I honestly don't remember when I wrote "Three Short Lake Poems," but one of the parts (poems?) did find a home at Pond Ripples Magazine in the November issue. You do have to scroll down a ways to get to it, but I hope it is worth the trouble.

Here's hoping that despite the holidays and the Winter class, I'll be able to get back to writing everyday and sending more work out.

Monday, December 15, 2008

Sean Avery and NHL hypocrisy

Just read an article on Yahoo Sports about the Sean Avery thing, and I have to agree that it is hypocritical of the Stars and the NHL to can Avery for his remarks but let Bertuzzi continue to play instead of being forced to clean Steve Moore's house for the rest of his life.

Avery was crude, and I know he has a history of stupid stuff. But Bertuzzi ended a man's career and nearly ended his life. Bertuzzi also has a history—of unnecessary violence. Avery hurt his team and I suppose made the league look bad. Bertuzzi did not even finish the punishment handed down by the league. Some say what Bertuzzi did was just part of hockey. Not really. There are clear lines and Bertuzzi crossed them. The lines for free speech Avery crossed concern taste and appropriateness.

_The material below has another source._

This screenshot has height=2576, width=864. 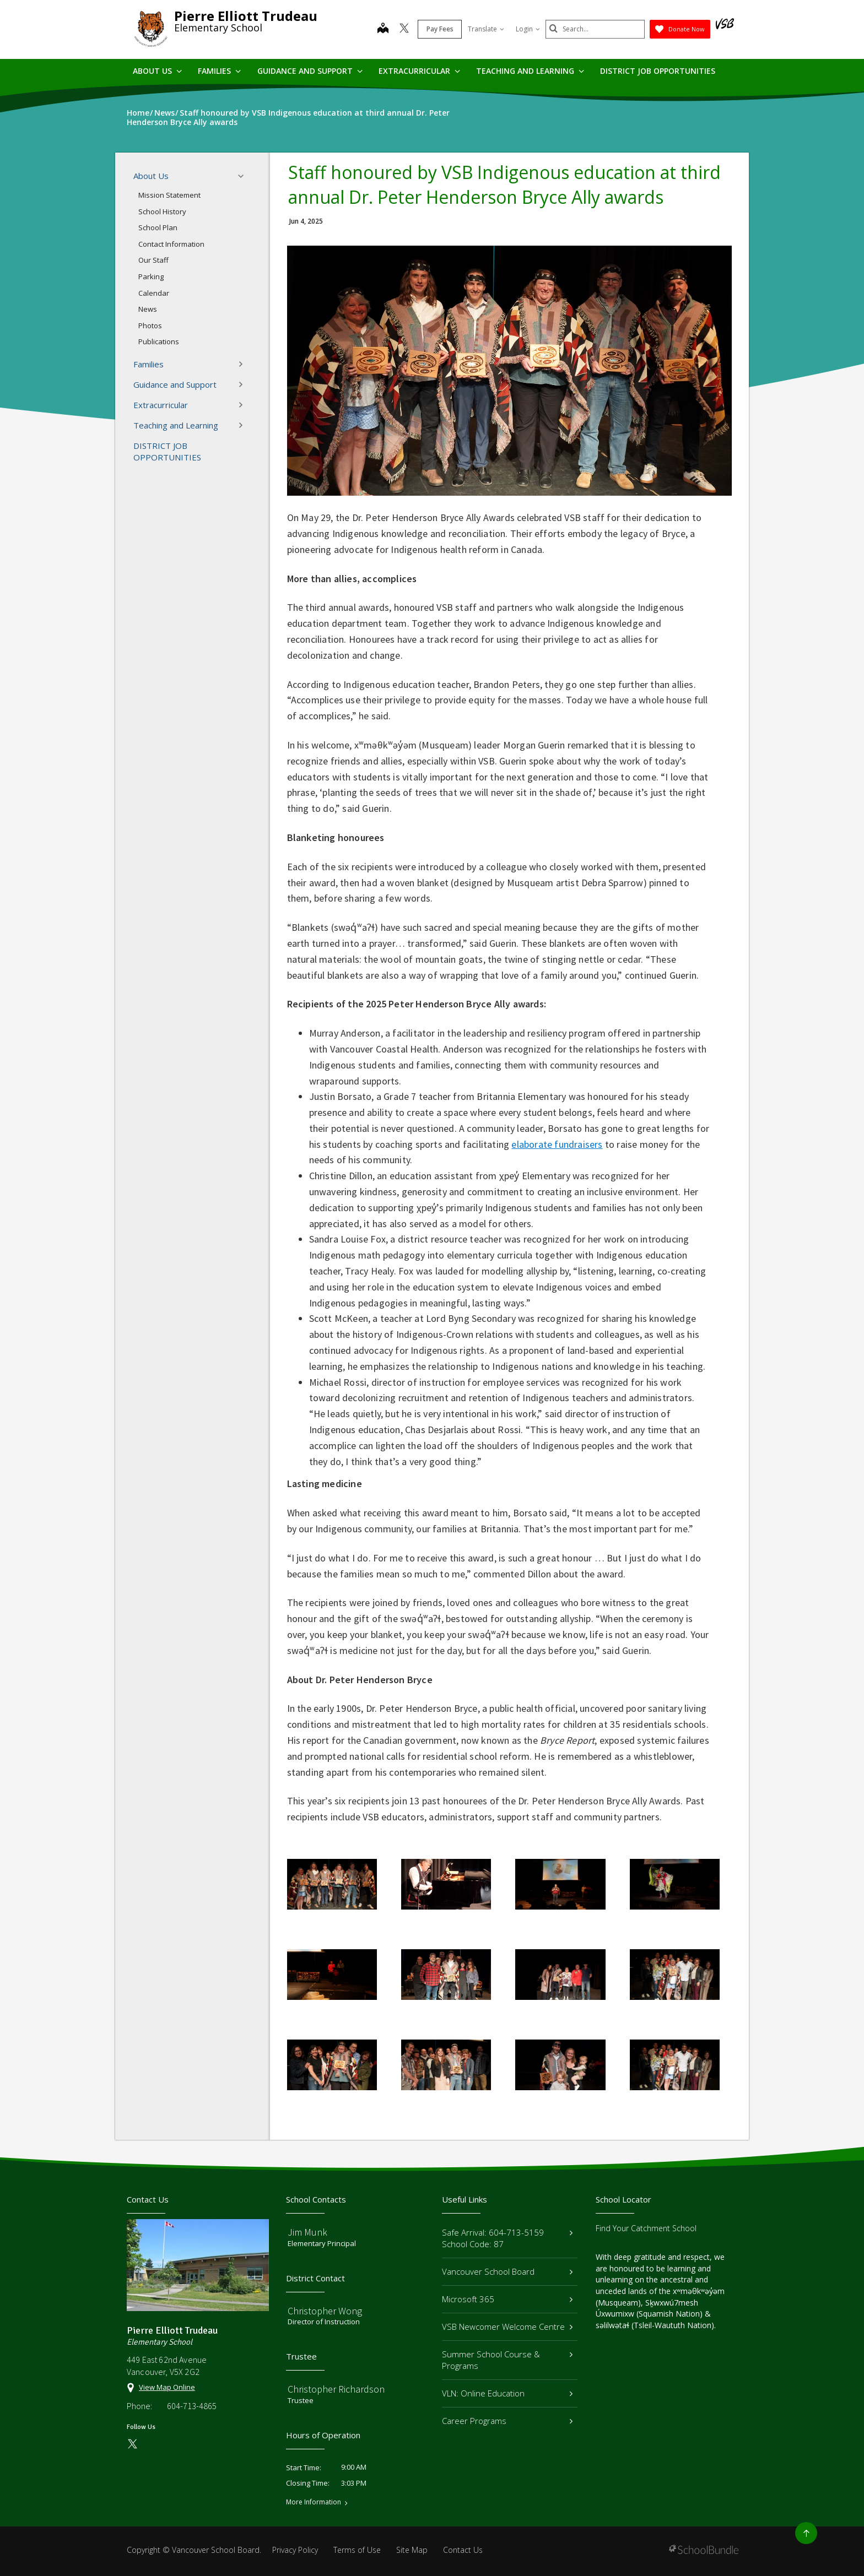 I want to click on Career Programs, so click(x=507, y=2420). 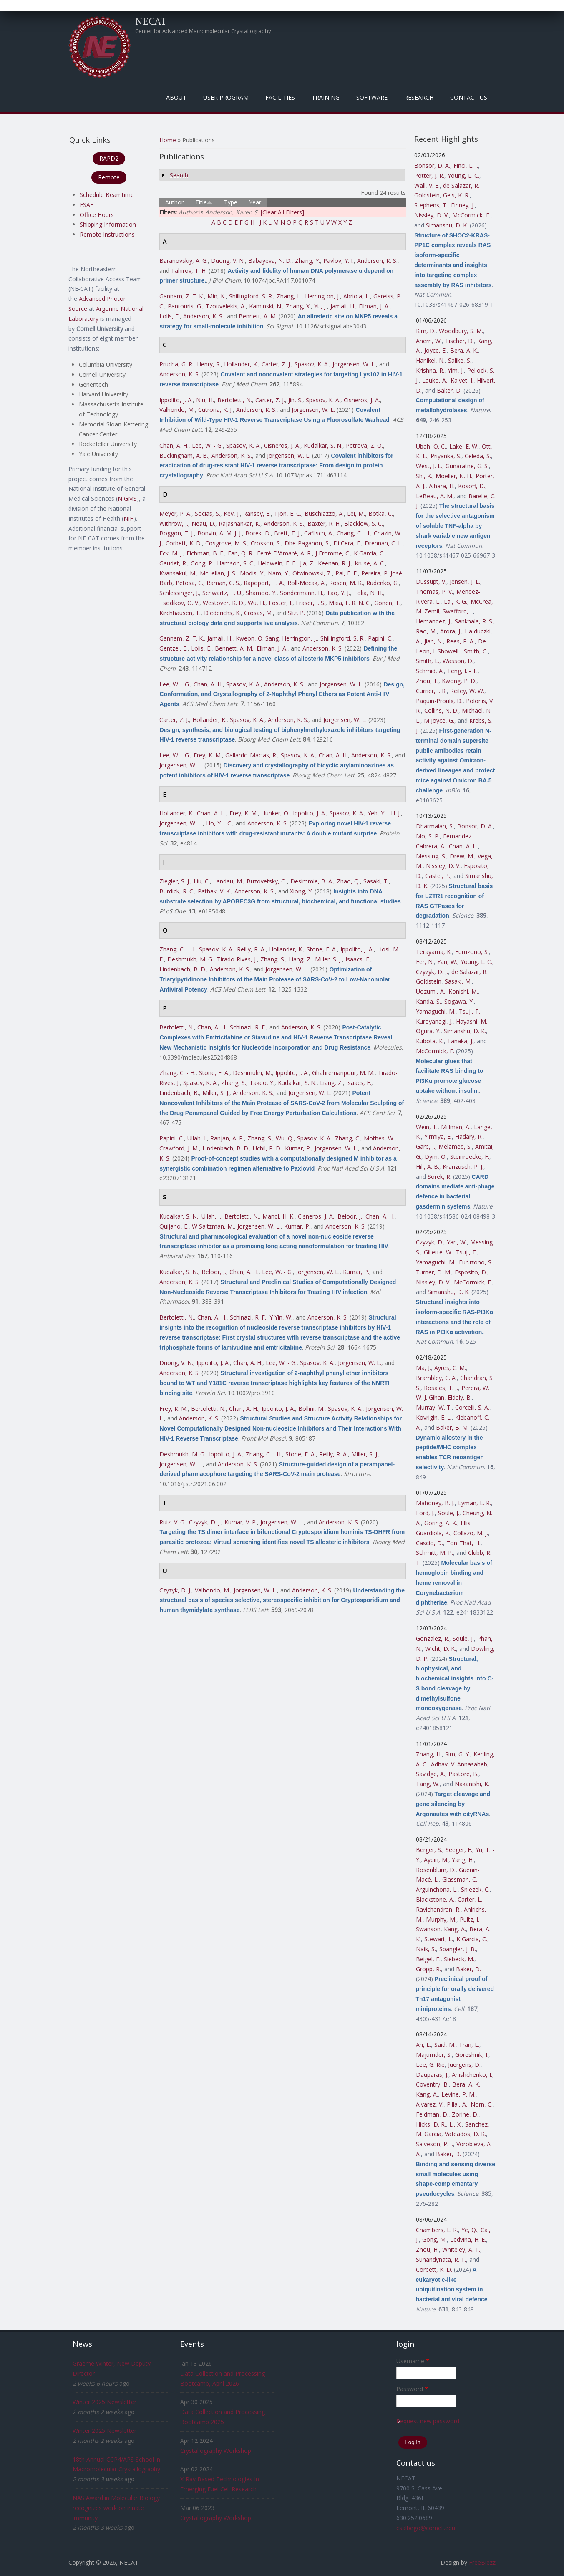 What do you see at coordinates (471, 1272) in the screenshot?
I see `Esposito, D.` at bounding box center [471, 1272].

I’m sure Avery will go to rehab and get back on another team—next year. But this still seems more than a little unfair. Bettman has only proven he can pull in accomplices to his continued foolishness. It is clear Bettman was just waiting for Avery to do something he could punish him for. The Stars, I’m trying to believe, had to do something their wayward player’s actions. But they have let me down, not only on the ice, but in this matter as well.

Tuesday, December 02, 2008

BCS Crap!

Every year the powers that be in semi-pro sports, otherwise known as College Football in the Fall, prove more and more to me that the BCS is a load of crap designed only to keep a handful of good old boys at work living with little fantasies.

This time we get to add to silly rules that actually use the BCS rankings to determine who wins a division. Isn't this circular reasoning? In the Big 12, we have people not involved in the games, instead of the games themselves, deciding who wins a division.

You cannot convince me that the system would ever have been fair to Texas Tech. In this system, as I get told often, it is when a team loses that matters. That seems to be why Oklahoma goes to the Big 12 title game despite losing to Texas. But it doesn't matter at all for Texas Tech. Consider that both Texas and Oklahoma have a shot with one loss, but the only way Texas Tech would have been able to go to the Big 12 title game and eventually to the National Championship would be for them to go undefeated.

All season I hear about undefeated teams getting the shot, but when certain teams lose, if they lose at the right time, they get a chance. Most other teams lose once, and they are out. And under the current system, Texas Tech cannot even go to a major bowl with their ONE LOSS.

Horse crap! Well, maybe not. Horse crap smells better than this system does.